◆ **Provided records**:
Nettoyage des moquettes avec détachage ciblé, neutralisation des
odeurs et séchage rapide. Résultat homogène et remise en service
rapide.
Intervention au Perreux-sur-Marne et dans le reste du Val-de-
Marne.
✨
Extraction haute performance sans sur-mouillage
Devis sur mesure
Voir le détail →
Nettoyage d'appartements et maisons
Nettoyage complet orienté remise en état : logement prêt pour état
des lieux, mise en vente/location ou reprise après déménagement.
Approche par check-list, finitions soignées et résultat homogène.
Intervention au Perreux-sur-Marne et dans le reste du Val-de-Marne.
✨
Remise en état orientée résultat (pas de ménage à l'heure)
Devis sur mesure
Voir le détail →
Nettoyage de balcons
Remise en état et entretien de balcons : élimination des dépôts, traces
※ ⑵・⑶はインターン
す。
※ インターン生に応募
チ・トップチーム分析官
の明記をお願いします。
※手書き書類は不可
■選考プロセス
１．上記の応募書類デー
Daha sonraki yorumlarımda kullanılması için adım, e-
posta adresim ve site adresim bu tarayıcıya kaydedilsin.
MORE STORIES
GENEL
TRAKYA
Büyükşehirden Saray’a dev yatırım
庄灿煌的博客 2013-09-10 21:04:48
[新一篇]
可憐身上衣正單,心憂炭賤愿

--

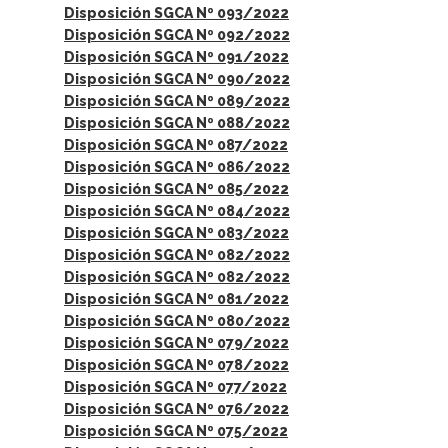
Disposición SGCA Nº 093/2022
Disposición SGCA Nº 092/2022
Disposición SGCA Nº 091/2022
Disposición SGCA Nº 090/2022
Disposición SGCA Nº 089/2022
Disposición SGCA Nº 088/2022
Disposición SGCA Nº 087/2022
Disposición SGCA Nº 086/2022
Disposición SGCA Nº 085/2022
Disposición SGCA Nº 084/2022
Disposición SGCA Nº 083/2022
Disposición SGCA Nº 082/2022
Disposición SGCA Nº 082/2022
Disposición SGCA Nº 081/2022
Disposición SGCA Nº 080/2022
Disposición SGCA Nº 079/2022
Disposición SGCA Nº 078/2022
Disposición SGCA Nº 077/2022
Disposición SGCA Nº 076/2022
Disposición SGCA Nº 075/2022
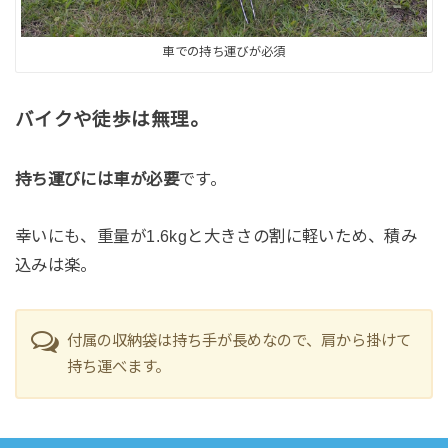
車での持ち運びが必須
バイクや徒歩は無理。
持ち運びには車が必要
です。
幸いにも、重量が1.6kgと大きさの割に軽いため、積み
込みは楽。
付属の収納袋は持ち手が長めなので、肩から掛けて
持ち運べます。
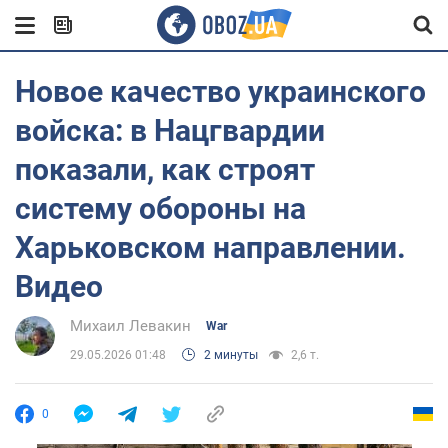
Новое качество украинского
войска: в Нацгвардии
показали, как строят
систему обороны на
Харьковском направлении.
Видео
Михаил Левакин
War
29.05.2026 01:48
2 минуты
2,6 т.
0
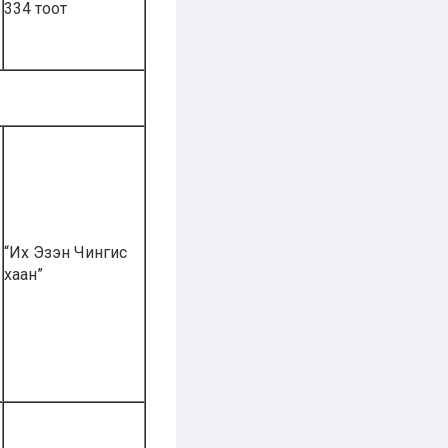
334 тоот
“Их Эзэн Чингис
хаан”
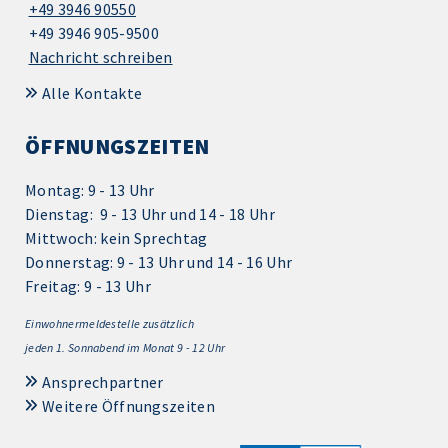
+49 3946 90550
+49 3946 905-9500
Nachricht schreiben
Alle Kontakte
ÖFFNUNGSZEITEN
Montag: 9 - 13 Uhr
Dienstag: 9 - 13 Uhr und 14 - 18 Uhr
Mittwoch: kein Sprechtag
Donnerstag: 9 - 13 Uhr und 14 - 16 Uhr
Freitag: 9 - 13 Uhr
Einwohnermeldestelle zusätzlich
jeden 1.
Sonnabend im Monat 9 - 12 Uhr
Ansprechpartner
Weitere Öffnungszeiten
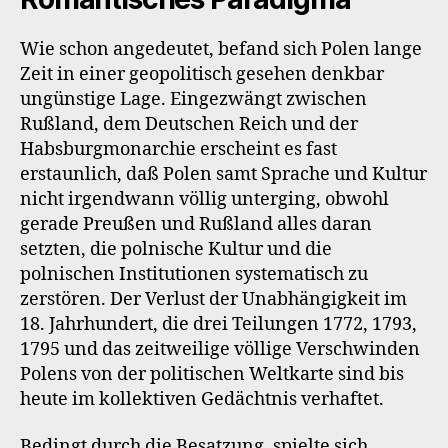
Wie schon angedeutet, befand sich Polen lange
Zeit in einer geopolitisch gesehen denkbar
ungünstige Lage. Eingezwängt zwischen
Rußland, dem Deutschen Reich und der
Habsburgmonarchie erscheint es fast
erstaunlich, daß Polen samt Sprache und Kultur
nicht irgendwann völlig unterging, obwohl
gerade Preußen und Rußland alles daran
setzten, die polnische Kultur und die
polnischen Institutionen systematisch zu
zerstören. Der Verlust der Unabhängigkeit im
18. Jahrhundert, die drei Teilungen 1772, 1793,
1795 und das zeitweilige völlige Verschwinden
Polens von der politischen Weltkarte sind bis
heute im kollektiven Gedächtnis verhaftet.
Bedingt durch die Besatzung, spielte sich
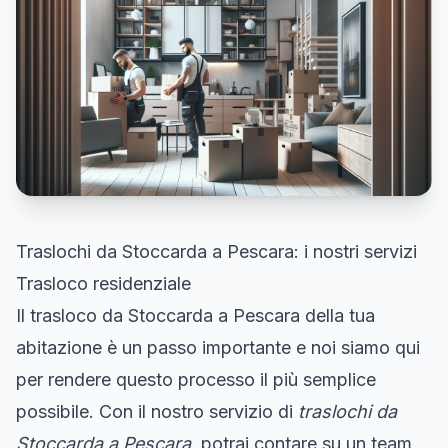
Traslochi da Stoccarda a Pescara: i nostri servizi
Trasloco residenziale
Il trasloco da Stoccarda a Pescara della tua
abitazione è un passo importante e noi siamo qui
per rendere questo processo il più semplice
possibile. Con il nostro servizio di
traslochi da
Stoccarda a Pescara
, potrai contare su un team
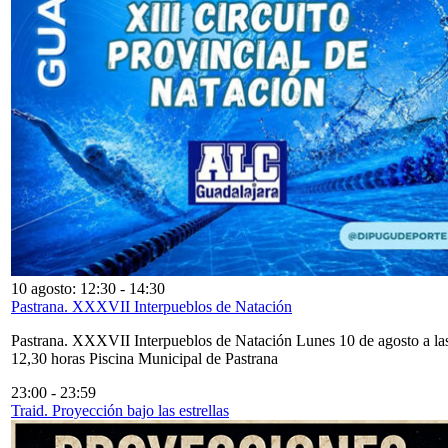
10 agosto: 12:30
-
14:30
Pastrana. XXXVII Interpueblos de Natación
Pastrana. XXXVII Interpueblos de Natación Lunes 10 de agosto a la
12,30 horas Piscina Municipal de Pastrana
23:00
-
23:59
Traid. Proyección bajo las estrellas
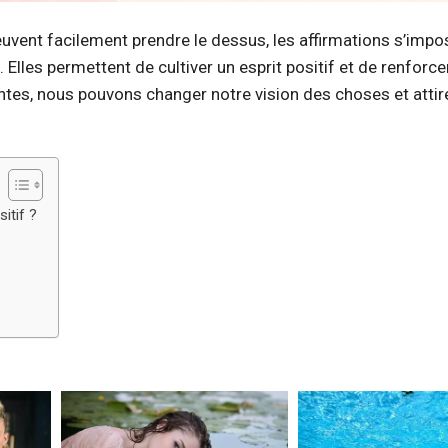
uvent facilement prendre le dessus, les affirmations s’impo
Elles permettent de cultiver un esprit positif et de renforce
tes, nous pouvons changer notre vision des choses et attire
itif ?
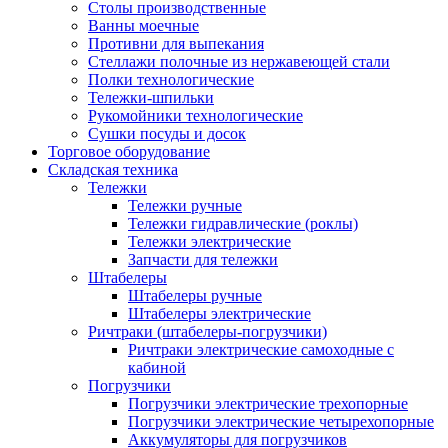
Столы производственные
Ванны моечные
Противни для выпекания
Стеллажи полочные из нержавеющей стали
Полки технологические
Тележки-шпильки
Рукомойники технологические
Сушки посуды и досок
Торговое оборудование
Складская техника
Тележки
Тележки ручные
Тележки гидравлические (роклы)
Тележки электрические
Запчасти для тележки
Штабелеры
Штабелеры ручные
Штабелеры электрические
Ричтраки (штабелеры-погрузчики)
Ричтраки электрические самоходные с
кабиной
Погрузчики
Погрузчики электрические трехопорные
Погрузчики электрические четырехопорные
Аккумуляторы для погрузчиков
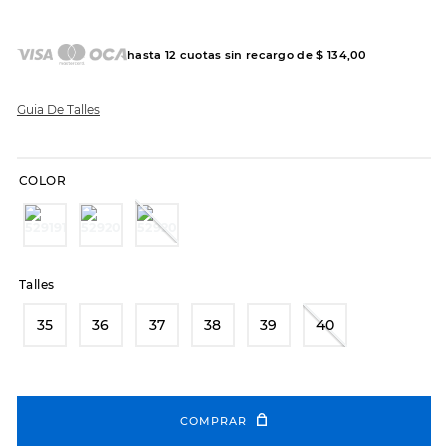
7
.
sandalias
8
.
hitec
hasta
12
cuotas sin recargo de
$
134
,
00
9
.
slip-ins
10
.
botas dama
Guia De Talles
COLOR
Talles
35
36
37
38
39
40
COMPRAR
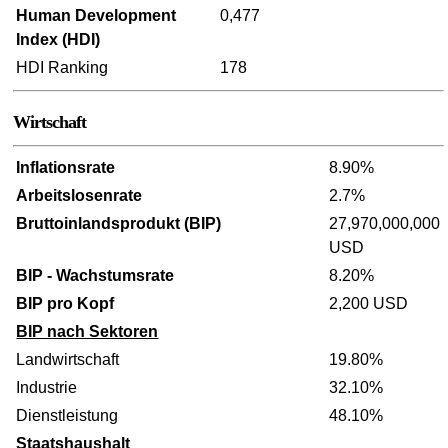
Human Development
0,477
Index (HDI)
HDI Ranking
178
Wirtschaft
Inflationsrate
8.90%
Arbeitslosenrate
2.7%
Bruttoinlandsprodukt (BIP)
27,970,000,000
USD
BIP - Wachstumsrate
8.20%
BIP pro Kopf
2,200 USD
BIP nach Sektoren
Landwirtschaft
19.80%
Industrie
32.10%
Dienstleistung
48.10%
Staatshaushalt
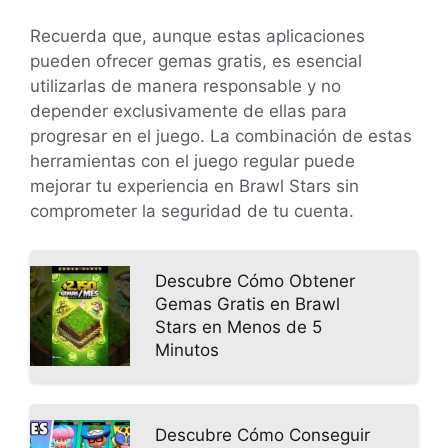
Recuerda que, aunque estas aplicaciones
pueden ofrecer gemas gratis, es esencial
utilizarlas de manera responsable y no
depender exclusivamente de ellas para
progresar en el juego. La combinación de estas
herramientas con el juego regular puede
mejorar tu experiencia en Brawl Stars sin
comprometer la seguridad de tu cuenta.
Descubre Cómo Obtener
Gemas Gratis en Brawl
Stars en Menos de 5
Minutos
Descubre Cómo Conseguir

==

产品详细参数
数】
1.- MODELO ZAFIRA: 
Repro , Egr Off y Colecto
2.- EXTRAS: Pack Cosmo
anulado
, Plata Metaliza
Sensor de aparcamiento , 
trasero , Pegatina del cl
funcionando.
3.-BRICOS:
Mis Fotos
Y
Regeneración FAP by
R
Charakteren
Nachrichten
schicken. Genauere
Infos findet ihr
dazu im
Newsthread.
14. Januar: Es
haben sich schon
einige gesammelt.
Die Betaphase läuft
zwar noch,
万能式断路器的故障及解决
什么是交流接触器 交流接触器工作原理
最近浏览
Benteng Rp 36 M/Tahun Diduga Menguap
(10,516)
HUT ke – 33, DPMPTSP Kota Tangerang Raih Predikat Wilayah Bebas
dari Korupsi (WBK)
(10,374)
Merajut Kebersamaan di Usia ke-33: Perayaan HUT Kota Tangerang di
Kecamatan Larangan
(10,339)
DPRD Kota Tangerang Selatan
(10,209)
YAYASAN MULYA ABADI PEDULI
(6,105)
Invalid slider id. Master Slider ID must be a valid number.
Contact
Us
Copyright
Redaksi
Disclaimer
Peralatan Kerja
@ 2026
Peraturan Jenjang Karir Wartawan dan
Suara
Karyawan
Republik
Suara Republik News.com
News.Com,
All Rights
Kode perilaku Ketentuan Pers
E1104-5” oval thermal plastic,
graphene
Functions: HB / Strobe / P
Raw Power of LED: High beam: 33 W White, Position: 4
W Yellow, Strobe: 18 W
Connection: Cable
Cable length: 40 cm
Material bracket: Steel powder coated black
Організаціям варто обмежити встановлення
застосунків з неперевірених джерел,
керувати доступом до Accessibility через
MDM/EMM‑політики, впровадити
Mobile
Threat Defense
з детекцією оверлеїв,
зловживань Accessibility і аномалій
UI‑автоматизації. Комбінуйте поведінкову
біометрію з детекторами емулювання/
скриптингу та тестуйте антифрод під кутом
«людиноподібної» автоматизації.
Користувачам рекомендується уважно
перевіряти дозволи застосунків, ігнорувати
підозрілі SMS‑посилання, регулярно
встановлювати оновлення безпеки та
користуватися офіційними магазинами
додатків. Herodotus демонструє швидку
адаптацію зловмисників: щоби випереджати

◆ **Work required**: Show every line from the listing above in which the string "Cable" appears.

◆ **Exercise response**:
Connection: Cable
Cable length: 40 cm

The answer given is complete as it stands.